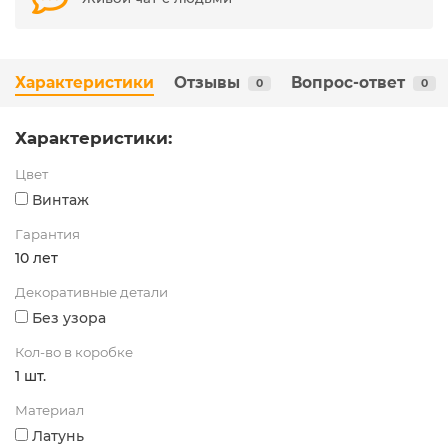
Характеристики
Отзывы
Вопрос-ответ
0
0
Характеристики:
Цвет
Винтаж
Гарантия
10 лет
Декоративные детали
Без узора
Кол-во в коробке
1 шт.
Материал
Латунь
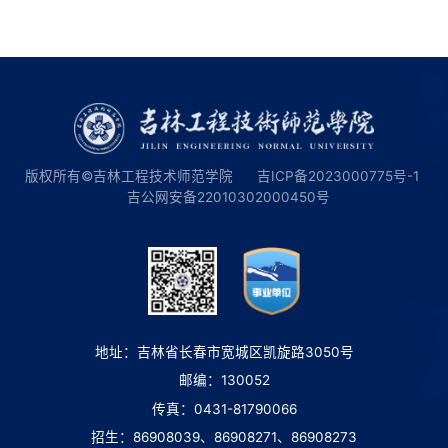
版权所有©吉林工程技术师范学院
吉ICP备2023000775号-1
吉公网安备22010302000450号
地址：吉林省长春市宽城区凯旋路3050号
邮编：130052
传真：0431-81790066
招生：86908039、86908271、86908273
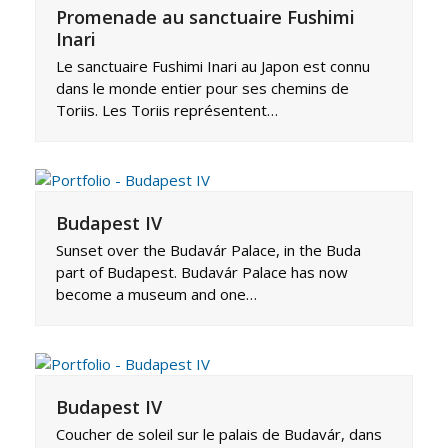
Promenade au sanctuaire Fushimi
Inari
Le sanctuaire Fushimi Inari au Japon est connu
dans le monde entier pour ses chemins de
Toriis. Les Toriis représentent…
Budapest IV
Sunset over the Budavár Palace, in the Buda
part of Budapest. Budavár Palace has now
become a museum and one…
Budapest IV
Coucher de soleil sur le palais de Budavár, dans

- - -

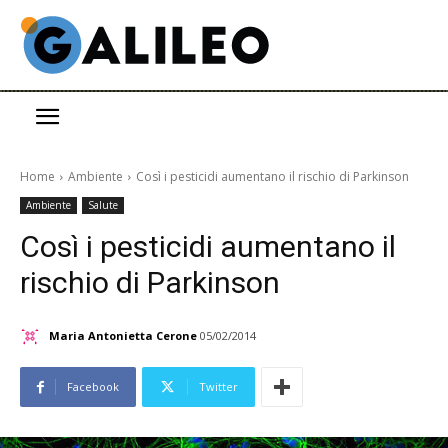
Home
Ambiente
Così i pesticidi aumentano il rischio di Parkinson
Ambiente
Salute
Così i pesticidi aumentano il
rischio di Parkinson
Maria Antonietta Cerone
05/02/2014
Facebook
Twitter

- - -

Exercise objective ▸
Please go through the listing and return each line that has "Parkinson" in it.

Task output ▸
Così i pesticidi aumentano il rischio di Parkinson
rischio di Parkinson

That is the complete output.